Our most advanced investigational medicine is pegzilarginase, a novel, recombinant human arginase 1 enzyme designed to lower levels of the amino acid arginine. An elevated level of arginine is the hallmark of Arginase 1 Deficiency (ARG1-D), a debilitating, progressive, inherited metabolic disease that typically presents in childhood. Patients with ARG1-D experience persistently high levels of arginine, which leads to muscle tightness (spasticity), missed developmental milestones, intellectual disability, seizures and early death.

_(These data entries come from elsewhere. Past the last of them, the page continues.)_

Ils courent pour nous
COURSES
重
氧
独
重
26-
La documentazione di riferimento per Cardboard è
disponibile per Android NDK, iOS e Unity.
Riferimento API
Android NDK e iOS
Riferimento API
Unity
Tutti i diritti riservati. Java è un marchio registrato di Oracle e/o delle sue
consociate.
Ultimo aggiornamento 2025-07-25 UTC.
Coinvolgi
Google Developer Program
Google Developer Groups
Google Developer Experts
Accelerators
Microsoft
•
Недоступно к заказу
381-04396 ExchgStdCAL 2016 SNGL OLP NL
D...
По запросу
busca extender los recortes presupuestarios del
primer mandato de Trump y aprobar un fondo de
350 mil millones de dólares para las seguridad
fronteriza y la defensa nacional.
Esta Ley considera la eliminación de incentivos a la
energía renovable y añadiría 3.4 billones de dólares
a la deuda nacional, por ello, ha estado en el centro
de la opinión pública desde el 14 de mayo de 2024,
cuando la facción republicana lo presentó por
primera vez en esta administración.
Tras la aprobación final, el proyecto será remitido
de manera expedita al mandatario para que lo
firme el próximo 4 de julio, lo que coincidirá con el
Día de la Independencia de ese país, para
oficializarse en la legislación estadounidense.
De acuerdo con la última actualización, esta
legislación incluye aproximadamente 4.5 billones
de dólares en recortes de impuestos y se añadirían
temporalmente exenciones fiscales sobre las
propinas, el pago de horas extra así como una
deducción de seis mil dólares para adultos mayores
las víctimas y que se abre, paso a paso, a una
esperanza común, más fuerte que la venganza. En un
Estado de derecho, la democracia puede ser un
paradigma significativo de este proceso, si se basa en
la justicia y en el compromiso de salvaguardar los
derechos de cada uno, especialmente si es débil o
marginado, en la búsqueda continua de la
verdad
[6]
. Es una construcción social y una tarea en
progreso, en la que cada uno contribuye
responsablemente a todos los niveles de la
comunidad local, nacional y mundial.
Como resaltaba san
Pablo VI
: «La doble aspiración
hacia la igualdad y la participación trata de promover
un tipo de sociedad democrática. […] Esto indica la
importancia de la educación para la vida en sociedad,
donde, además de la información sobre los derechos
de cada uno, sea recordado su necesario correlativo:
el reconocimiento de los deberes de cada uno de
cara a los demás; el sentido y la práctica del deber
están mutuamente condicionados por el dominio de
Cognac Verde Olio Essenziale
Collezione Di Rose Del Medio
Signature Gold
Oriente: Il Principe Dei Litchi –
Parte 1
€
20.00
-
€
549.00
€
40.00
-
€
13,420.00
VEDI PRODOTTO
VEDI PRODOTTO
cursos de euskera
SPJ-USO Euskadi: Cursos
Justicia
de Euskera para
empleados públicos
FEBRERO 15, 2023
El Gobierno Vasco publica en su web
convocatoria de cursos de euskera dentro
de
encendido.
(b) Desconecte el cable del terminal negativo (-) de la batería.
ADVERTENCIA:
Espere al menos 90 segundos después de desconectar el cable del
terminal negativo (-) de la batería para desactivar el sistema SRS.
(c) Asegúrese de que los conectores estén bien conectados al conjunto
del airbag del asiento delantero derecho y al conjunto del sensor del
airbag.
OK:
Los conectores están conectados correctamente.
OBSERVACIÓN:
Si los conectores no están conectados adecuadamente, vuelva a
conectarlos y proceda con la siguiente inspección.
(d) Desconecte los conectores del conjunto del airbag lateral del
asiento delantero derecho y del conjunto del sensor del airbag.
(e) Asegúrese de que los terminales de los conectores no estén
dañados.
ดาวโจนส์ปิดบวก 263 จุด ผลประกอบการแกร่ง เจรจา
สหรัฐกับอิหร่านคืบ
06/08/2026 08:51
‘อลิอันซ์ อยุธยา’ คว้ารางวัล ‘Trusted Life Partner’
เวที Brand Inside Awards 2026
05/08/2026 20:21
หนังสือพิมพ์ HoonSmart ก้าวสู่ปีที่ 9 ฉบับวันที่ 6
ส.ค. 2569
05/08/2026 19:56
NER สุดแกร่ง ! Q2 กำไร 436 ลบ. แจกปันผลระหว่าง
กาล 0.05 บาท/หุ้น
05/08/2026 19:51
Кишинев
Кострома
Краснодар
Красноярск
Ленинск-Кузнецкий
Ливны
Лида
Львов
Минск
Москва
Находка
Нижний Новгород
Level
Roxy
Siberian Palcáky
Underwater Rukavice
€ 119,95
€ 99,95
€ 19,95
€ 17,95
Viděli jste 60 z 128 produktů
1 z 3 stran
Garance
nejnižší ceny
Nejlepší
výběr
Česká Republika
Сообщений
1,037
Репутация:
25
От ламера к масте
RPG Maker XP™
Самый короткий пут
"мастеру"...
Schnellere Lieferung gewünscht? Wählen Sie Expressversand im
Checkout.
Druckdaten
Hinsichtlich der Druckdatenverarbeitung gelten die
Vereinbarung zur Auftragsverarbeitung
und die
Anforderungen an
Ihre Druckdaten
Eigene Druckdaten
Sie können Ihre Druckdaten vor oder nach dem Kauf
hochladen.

In data from a Phase 1/2 clinical trial and its open-label extension study, treatment with pegzilarginase was shown to rapidly and sustainably reduce blood arginine levels in patients with ARG1-D. The data also showed that pegzilarginase improved clinical outcomes, including mobility and motor function. Pegzilarginase was well tolerated, with most treatment-related adverse events being mild and manageable with standard measures.
Pegzilarginase is investigational. Safety and efficacy have not been established by any agency.
In a clinical trial, pegzilarginase demonstrated rapid and sustainable reduction in arginine to goal levels in people with ARG1-D.
Pegzilarginase has received several regulatory designations, including Fast Track, Breakthrough, Orphan Drug and Rare Pediatric Disease Designations from the U.S. Food and Drug Administration as well as Orphan Drug Designation from the European Medicines Agency.